Is a National Infrastructure Commission the answer?

🕔03.Feb 2015

Labour has set out what it calls describes as an ambitious vision for Britain’s infrastructure, reports Kevin Johnson. Ed Balls announced that legislation to set up an independent National Infrastructure Commission will be in Labour’s first Queen’s Speech after the election. Alex Burrows later gives his expert view. 

A draft Bill has already been published with the aim of fast-tracking through Parliament this year. The Shadow Chancellor also published  a draft remit for the new Commission which sets out 10 National Infrastructure Goals which Britain should achieve over the coming decades.

A National Infrastructure Commission was first proposed in a report commissioned by Labour and written by Sir John Armitt, the former Chairman of the Olympic Delivery Authority.

The Commission, whose Chair will be appointed on a cross-party basis, will ensure Britain is able to better identify, plan and deliver infrastructure for future generations says Labour.

Speaking at the UK Infrastructure Conference, Ed Balls MP, Labour’s Shadow Chancellor, said:

For too long successive governments have ducked and delayed the vital decisions we need to take for the long term. As a country we have got to stop kicking big decisions into the long grass.

We need an ambitious vision to ensure Britain has a transport network that spreads prosperity to every part of the country, is the best place in the world to do scientific research and meets the challenge of climate change.

Infrastructure investment is vital to boosting growth and productivity in a way which raises living standards for the many, not just a few at the top. That’s why it is a key part of Labour’s economic plan.

Alex Burrows, a technical director at Atkins Transportation and Infrastructure Ambassador for BPS Birmingham, comments on the proposals. 

The Labour Party this morning set out its proposal for a National Infrastructure Commission that would enable major infrastructure projects to be driven forward and get delivered using an independent body, which could improve decision-making, build consensus and take a long-term strategic view of what was important, rather than being tied up in politics.

Those of us with experience of the debate over High Speed 2, which is now six years in and still two years away from seeing shovels hit the ground, would be forgiven for automatically reaching for the champagne to celebrate this proposal.  Too often, it has seemed that strategically significant projects have been either completely lost, watered down to mediocrity, or botched in their delivery leading the population at large to believe that this country does not, and should not, do major projects.

But the rub to that is the fact that London sees major projects frequently being well-delivered and funded – look at Crossrail for example, the stations and surrounding areas at King’s Cross and St Pancras stations and the huge scale of works now at London Bridge station, alongside the rate of major development across the capital.  Perhaps our attention should be drawn to conflating that with the recent political appetite for ‘rebalancing the economy’?

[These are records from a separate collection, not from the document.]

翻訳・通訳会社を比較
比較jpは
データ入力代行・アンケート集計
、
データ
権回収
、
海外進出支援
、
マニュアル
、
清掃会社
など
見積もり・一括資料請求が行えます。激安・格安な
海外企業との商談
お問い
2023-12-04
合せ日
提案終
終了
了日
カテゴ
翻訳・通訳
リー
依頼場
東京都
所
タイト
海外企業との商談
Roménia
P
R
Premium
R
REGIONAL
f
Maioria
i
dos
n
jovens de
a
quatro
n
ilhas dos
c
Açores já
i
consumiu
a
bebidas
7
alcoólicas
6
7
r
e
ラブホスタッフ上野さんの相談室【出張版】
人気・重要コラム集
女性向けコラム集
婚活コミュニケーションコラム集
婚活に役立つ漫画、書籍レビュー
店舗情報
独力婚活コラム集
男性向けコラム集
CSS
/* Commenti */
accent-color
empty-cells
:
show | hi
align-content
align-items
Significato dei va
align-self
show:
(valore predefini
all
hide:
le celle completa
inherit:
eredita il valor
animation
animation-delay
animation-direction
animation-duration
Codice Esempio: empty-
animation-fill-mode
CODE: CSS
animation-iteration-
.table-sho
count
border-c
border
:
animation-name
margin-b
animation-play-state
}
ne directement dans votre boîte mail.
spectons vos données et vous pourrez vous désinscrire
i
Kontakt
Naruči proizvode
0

A major focus of this Commission would be to enable large-scale development and ensure it is coordinated, so supporting major transport and utilities works to support the required housing developments across the country.  It would seem that between the lines, this would be a solution to the problem that outside of London there is not as much appetite for major developments due to a lack of confidence in long-term policy and planning.  Look at the High Speed 2 debate to understand why it has taken so long for the momentum to get behind Birmingham – the Government has allowed a negative debate (with relatively little support and sometimes minimal credibility) to create uncertainty over nationally-significant and desperately-needed infrastructure development.

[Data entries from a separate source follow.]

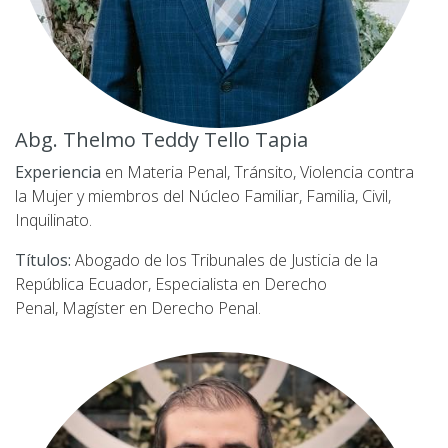
Abg. Thelmo Teddy Tello Tapia
Experiencia
en Materia Penal, Tránsito, Violencia contra
la Mujer y miembros del Núcleo Familiar, Familia, Civil,
Inquilinato.
Títulos:
Abogado de los Tribunales de Justicia de la
República Ecuador, Especialista en Derecho
Penal,
Magíster en Derecho Penal.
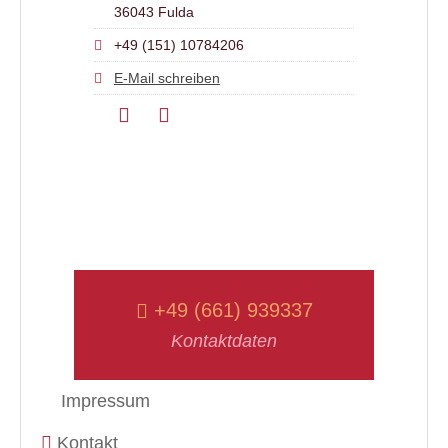
36043 Fulda
+49 (151) 10784206
E-Mail schreiben
+49 (661) 939337
Kontaktdaten
Impressum
Kontakt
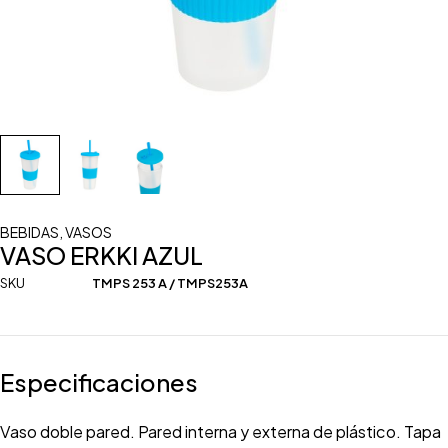
BEBIDAS
,
VASOS
VASO ERKKI AZUL
SKU
TMPS 253 A / TMPS253A
Especificaciones
Vaso doble pared. Pared interna y externa de plástico. Tapa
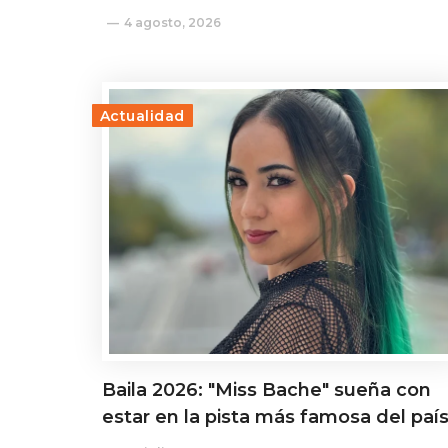
4 agosto, 2026
Actualidad
Baila 2026: "Miss Bache" sueña con
estar en la pista más famosa del paí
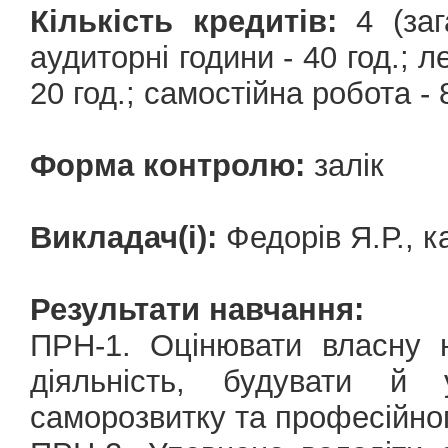
Кількість кредитів:
4 (зага
аудиторні години - 40 год.; ле
20 год.; самостійна робота - 8
Форма контролю:
залік
Викладач(і):
Федорів Я.Р., к
Результати навчання:
ПРН-1. Оцінювати власну 
діяльність, будувати й 
саморозвитку та професійно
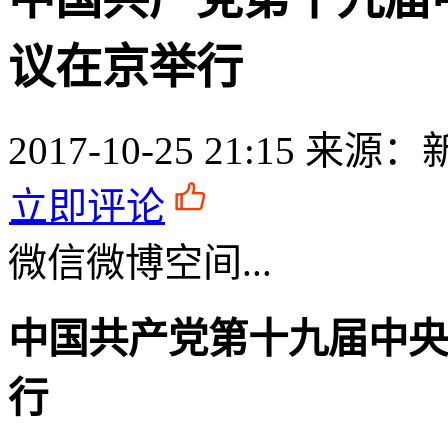
议在京举行
2017-10-25 21:15
来源：
立即评论
微信
微博
空间
...
中国共产党第十九届中央
行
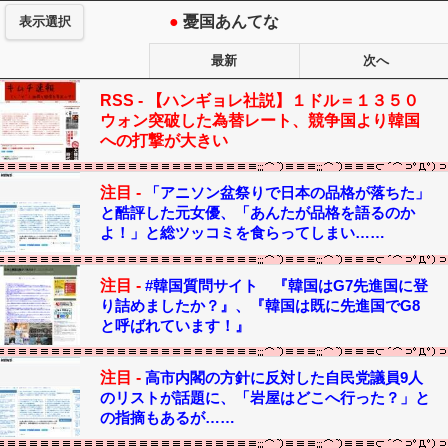
●
憂国あんてな
表示選択
最新
次へ
RSS -
【ハンギョレ社説】１ドル＝１３５０
ウォン突破した為替レート、競争国より韓国
への打撃が大きい
注目 -
「アニソン盆祭りで日本の品格が落ちた」
と酷評した元女優、「あんたが品格を語るのか
よ！」と総ツッコミを食らってしまい……
注目 -
#韓国質問サイト 『韓国はG7先進国に登
り詰めましたか？』、『韓国は既に先進国でG8
と呼ばれています！』
注目 -
高市内閣の方針に反対した自民党議員9人
のリストが話題に、「岩屋はどこへ行った？」と
の指摘もあるが……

Now that certainty has come to investment in high speed rail, we have seen the supporting work and investment come in and bring confidence, inward investment and positive signs that real progress is at last happening.  But it shouldn’t have taken so much time and effort by so many other people to win that battle.  That is why a National Infrastructure Commission could be a very good thing.

But as always, the devil is in the detail.  With independence, such a Commission could run the risk of either being stymied by a Government that did not agree with it, or else lose credibility if such a Government were to emasculate it or fill it with cronies.  Ed Balls made it clear that the real value is in building and maintaining a cross-party consensus over what national infrastructure development is needed for the next 20-30 years – given all three major political parties built a cross-party consensus on High Speed 2 to give it momentum (with the exception of a few individuals, including a certain Shadow Chancellor) one might ask whether this Commission would have enough bite to drive forward the difficult projects that are a hallmark of major infrastructure.

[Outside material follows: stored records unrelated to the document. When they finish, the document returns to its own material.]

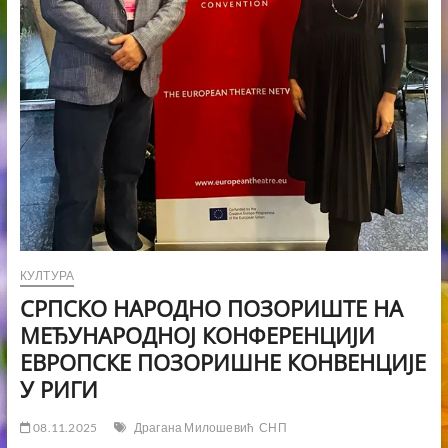
КУЛТУРА
СРПСКО НАРОДНО ПОЗОРИШТЕ НА
МЕЂУНАРОДНОЈ КОНФЕРЕНЦИЈИ
ЕВРОПСКЕ ПОЗОРИШНЕ КОНВЕНЦИЈЕ
У РИГИ
08.11.2025
Драгана Милошевић
СНП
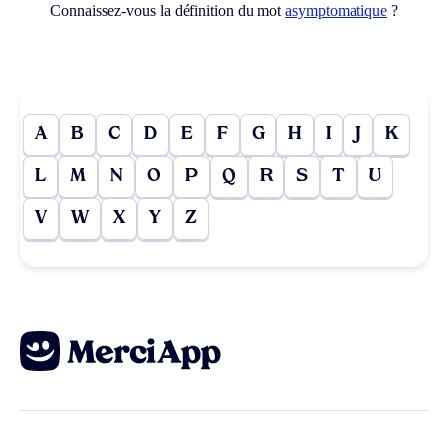
Connaissez-vous la définition du mot
asymptomatique
?
A
B
C
D
E
F
G
H
I
J
K
L
M
N
O
P
Q
R
S
T
U
V
W
X
Y
Z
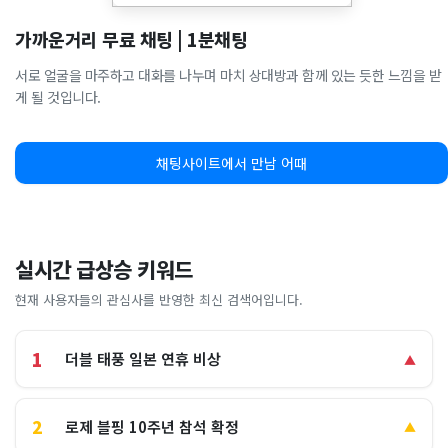
가까운거리 무료 채팅 | 1분채팅
서로 얼굴을 마주하고 대화를 나누며 마치 상대방과 함께 있는 듯한 느낌을 받
게 될 것입니다.
채팅사이트에서 만남 어때
실시간 급상승 키워드
현재 사용자들의 관심사를 반영한 최신 검색어입니다.
1
더블 태풍 일본 연휴 비상
▲
2
로제 블핑 10주년 참석 확정
▲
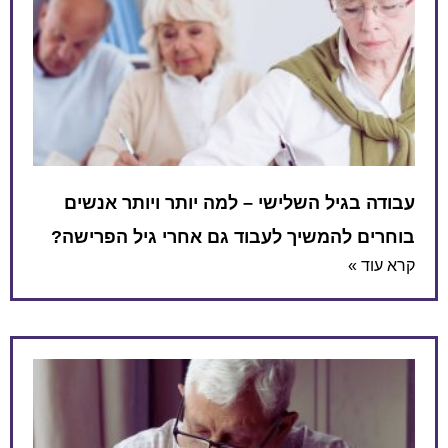
עבודה בגיל השלישי – למה יותר ויותר אנשים
בוחרים להמשיך לעבוד גם אחרי גיל הפרישה?
קרא עוד »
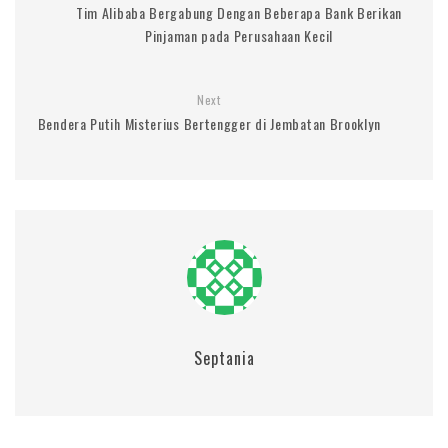
Tim Alibaba Bergabung Dengan Beberapa Bank Berikan
Pinjaman pada Perusahaan Kecil
Next
Bendera Putih Misterius Bertengger di Jembatan Brooklyn
Septania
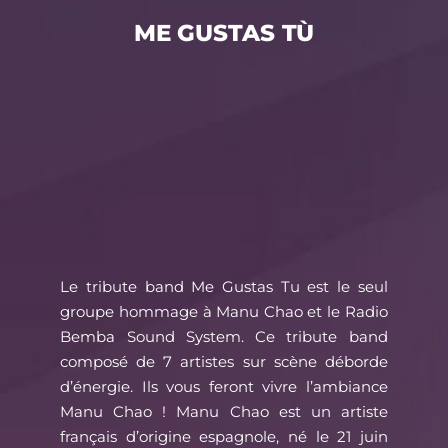
ME GUSTAS TÙ
Le tribute band Me Gustas Tu est le seul
groupe hommage à Manu Chao et le Radio
Bemba Sound System. Ce tribute band
composé de 7 artistes sur scène déborde
d’énergie. Ils vous feront vivre l’ambiance
Manu Chao ! Manu Chao est un artiste
français d’origine espagnole, né le 21 juin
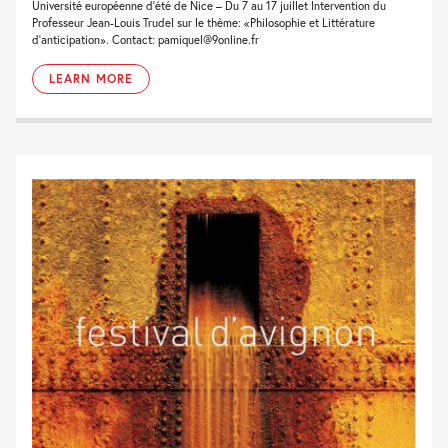
Université européenne d’été de Nice – Du 7 au 17 juillet Intervention du
Professeur Jean-Louis Trudel sur le thème: «Philosophie et Littérature
d’anticipation». Contact: pamiquel@9online.fr
LEARN MORE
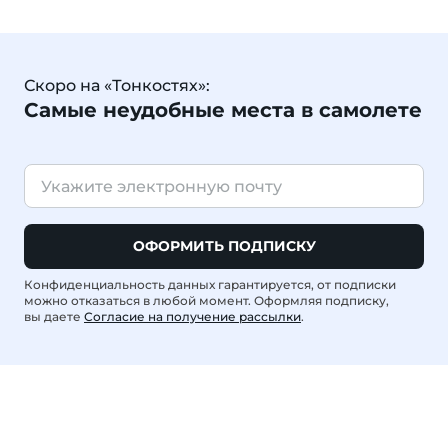
Скоро на «Тонкостях»:
Самые неудобные места в самолете
ОФОРМИТЬ ПОДПИСКУ
Конфиденциальность данных гарантируется, от подписки
можно отказаться в любой момент. Оформляя подписку,
вы даете
Согласие на получение рассылки
.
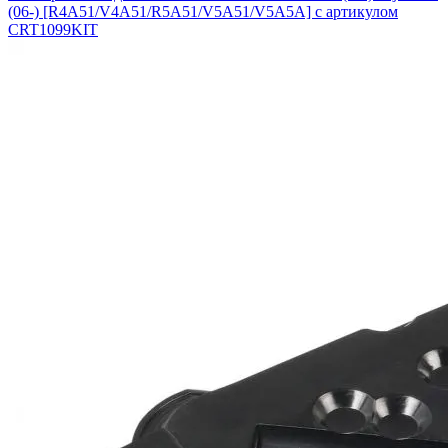
(06-) [R4A51/V4A51/R5A51/V5A51/V5A5A] с артикулом
CRT1099KIT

Overall, I think such a body is important.  Major infrastructure projects often seem to develop with their own characters, gaining particular support and then succeeding or not on the basis of grade of support rather than more objective measures such as real long-term value and benefits.  The quality of debate and the quality of long-term planning needs a strong element of objective steer and assessment with a body with real political clout and ability to make things happen.  This is especially true of the projects away from the capital city where the national media and commentators pay less attention but which are even more important as a result of that historical indifference.  Perhaps the Commission could begin its work by showing its mettle and taking on some of these difficult projects as quickly as possible to prove just how much we needed it?

Alex Burrows is a technical director at Atkins Transportation and Infrastructure Ambassador for BPS Birmingham, the body which represents, connects and promotes the business, professional and financial services sector in Greater Birmingham.